The real life crime that acts as the inciting incident in my novel The Irregular, was known as the time as ‘The Tottenham Outrage’. Two Latvian ‘anarchists’ held up a factory payroll at gun point outside Tottenham police station on the morning of the 23rd of January 1909. They then proceeded to make their escape through Tottenham, armed with semi-automatic weapons.

What makes this case so unusual is that they were pursued, often at walking pace, by a great crowd of local people – whether to enjoy the ‘show’ or to catch them is unclear, but pursuit went on for miles. A hunting party out on Tottenham marshes took potshots at the gunmen, first a child and then a policeman were shot dead by the men.

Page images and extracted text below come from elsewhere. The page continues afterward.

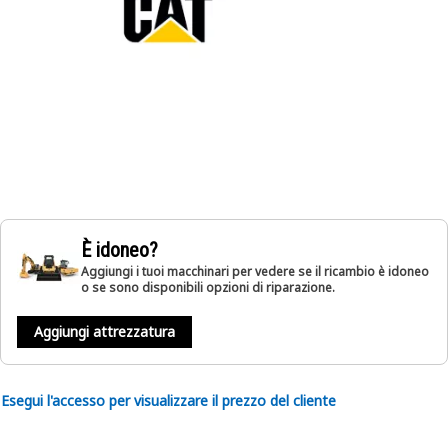
È idoneo?
Aggiungi i tuoi macchinari per vedere se il ricambio è idoneo
o se sono disponibili opzioni di riparazione.
Aggiungi attrezzatura
Esegui l'accesso per visualizzare il prezzo del cliente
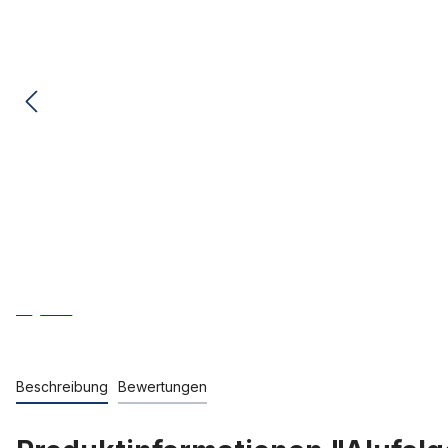
Beschreibung
Bewertungen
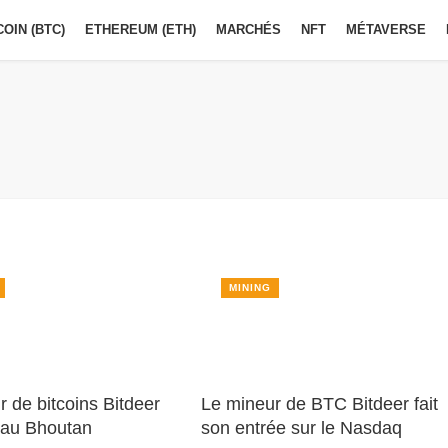
COIN (BTC)
ETHEREUM (ETH)
MARCHÉS
NFT
MÉTAVERSE
MINING
 de bitcoins Bitdeer
Le mineur de BTC Bitdeer fait
 au Bhoutan
son entrée sur le Nasdaq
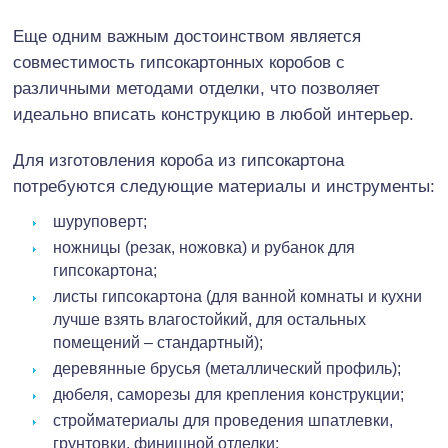
Еще одним важным достоинством является
совместимость гипсокартонных коробов с
различными методами отделки, что позволяет
идеально вписать конструкцию в любой интерьер.
Для изготовления короба из гипсокартона
потребуются следующие материалы и инструменты:
шуруповерт;
ножницы (резак, ножовка) и рубанок для
гипсокартона;
листы гипсокартона (для ванной комнаты и кухни
лучше взять влагостойкий, для остальных
помещений – стандартный);
деревянные брусья (металлический профиль);
дюбеля, саморезы для крепления конструкции;
стройматериалы для проведения шпатлевки,
грунтовки, финишной отделки;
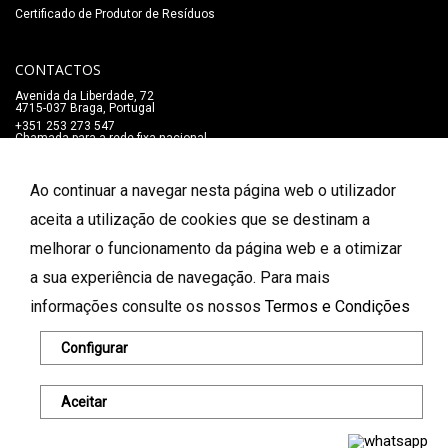
Certificado de Produtor de Resíduos
CONTACTOS
Avenida da Liberdade, 72
4715-037 Braga, Portugal
+351 253 273 547
Chamada para a rede fixa nacional
lojaonline@salaomozart.com
SIGA-NOS
Ao continuar a navegar nesta página web o utilizador
_
aceita a utilização de cookies que se destinam a
melhorar o funcionamento da página web e a otimizar
FORMAS DE PAGAMENTO
a sua experiência de navegação. Para mais
informações consulte os nossos
Termos e Condições
© 2026 Salão Mozart. Todos os direitos reservados.
Configurar
Aceitar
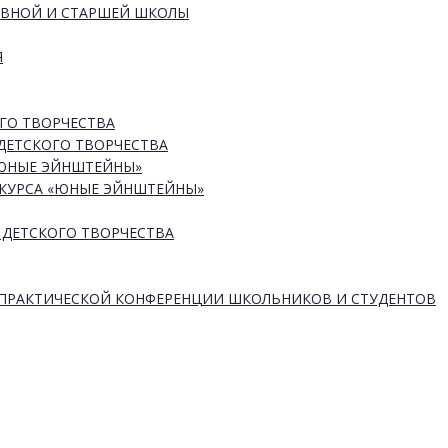
ОВНОЙ И СТАРШЕЙ ШКОЛЫ
Я
ГО ТВОРЧЕСТВА
ДЕТСКОГО ТВОРЧЕСТВА
«ЮНЫЕ ЭЙНШТЕЙНЫ»
КУРСА «ЮНЫЕ ЭЙНШТЕЙНЫ»
 ДЕТСКОГО ТВОРЧЕСТВА
-ПРАКТИЧЕСКОЙ КОНФЕРЕНЦИИ ШКОЛЬНИКОВ И СТУДЕНТОВ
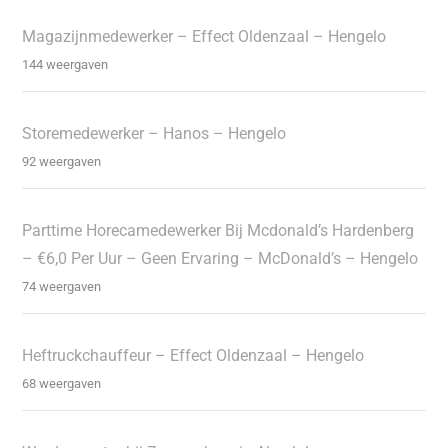
Magazijnmedewerker – Effect Oldenzaal – Hengelo
144 weergaven
Storemedewerker – Hanos – Hengelo
92 weergaven
Parttime Horecamedewerker Bij Mcdonald’s Hardenberg
– €6,0 Per Uur – Geen Ervaring – McDonald’s – Hengelo
74 weergaven
Heftruckchauffeur – Effect Oldenzaal – Hengelo
68 weergaven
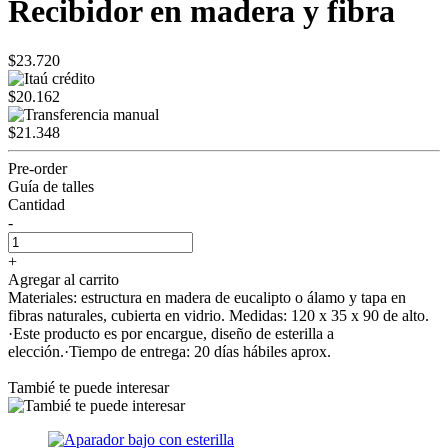
Recibidor en madera y fibra
$23.720
$20.162
$21.348
Pre-order
Guía de talles
Cantidad
-
+
Agregar al carrito
Materiales: estructura en madera de eucalipto o álamo y tapa en
fibras naturales, cubierta en vidrio. Medidas: 120 x 35 x 90 de alto.
·Este producto es por encargue, diseño de esterilla a
elección.·Tiempo de entrega: 20 días hábiles aprox.
Tambié te puede interesar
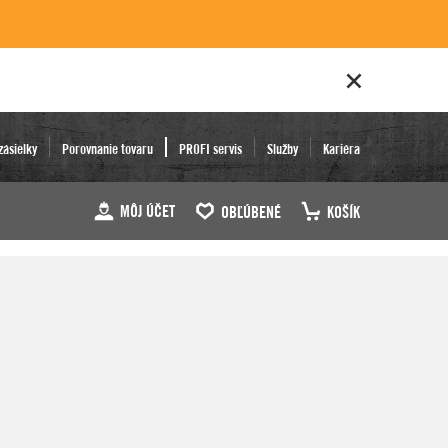
zásielky
Porovnanie tovaru
PROFI servis
Služby
Kariéra
MÔJ ÚČET
OBĽÚBENÉ
KOŠÍK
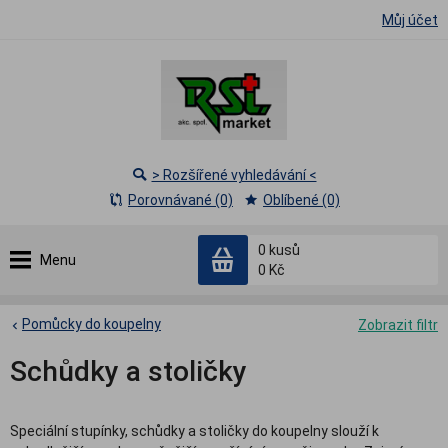
Můj účet
> Rozšířené vyhledávání <
Porovnávané (0)
Oblíbené (0)
0
kusů
Menu
0 Kč
Pomůcky do koupelny
Zobrazit filtr
Schůdky a stoličky
Speciální stupínky, schůdky a stoličky do koupelny slouží k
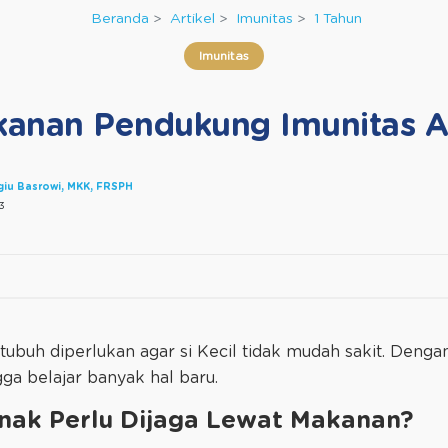
Beranda
Artikel
Imunitas
1 Tahun
Imunitas
anan Pendukung Imunitas 
agiu Basrowi, MKK, FRSPH
3
uh diperlukan agar si Kecil tidak mudah sakit. Dengan be
ga belajar banyak hal baru.
ak Perlu Dijaga Lewat Makanan?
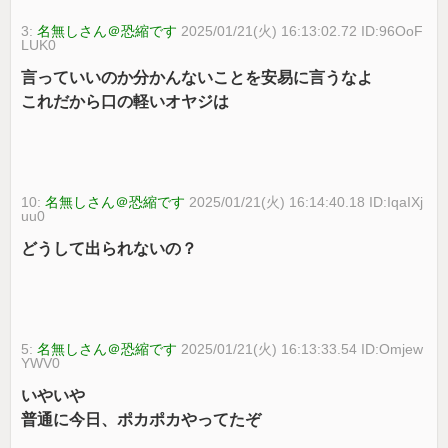
3:
名無しさん＠恐縮です
2025/01/21(火) 16:13:02.72 ID:96OoF
LUK0
言っていいのか分かんないことを安易に言うなよ
これだから口の軽いオヤジは
10:
名無しさん＠恐縮です
2025/01/21(火) 16:14:40.18 ID:IqaIXj
uu0
どうして出られないの？
5:
名無しさん＠恐縮です
2025/01/21(火) 16:13:33.54 ID:Omjew
YWV0
いやいや
普通に今日、ポカポカやってたぞ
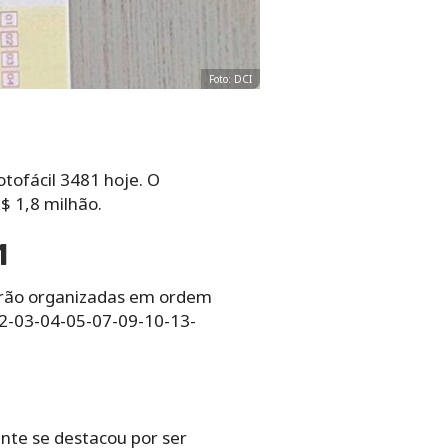
Foto: DCI
otofácil 3481 hoje. O
$ 1,8 milhão.
1
tarão organizadas em ordem
02-03-04-05-07-09-10-13-
nte se destacou por ser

The gunmen – later named as Lepidus and Hefeld – then first hijacked a milk cart (really, they did!) before taking charge of a tram. While the driver hid upstairs, the terrified guard was forced to drive the ever-more agitated gunmen on. Eventually, the episode came to a bloody end for the men in a shootout with the police.

Now, of course I wanted to recreate this. Not only is it connected to a second even more famous incident two years later (The Siege of Sidney Street, which will feature in the second novel), in itself it seemed so bizarre, yet so modern and chaotic. The men were branded terrorists. Half a million people turned out for the policeman’s funeral.

However, once I decided it was going to be one of the inciting incidents for my story, I almost immediately realised that I couldn’t create it exactly as it happened. There were no loose ends for one thing, nothing to entangle the reader beyond the admittedly extraordinary details of the event itself.  How far could I go in reworking reality?

Luckily, I found a way to use the incident with a little bit of omission, and a small bit of creative license in the aftermath. But what I realised once I’d written it – and something that I can take into the next novels in the series – is that my hero, Wiggins, used to work for Sherlock Holmes. In other words, he’s so obviously fictional that it gives me a ‘pass’ as a writer. I don’t invent very much history, but no one could argue that they’ve been duped into believing the story of the book is real.

And yet, even with all this creative license, like many crime writers, I won’t stop poring over the newspapers. I may be in a position to invent my own crimes in print, but sometimes nothing is as bizarre as real life.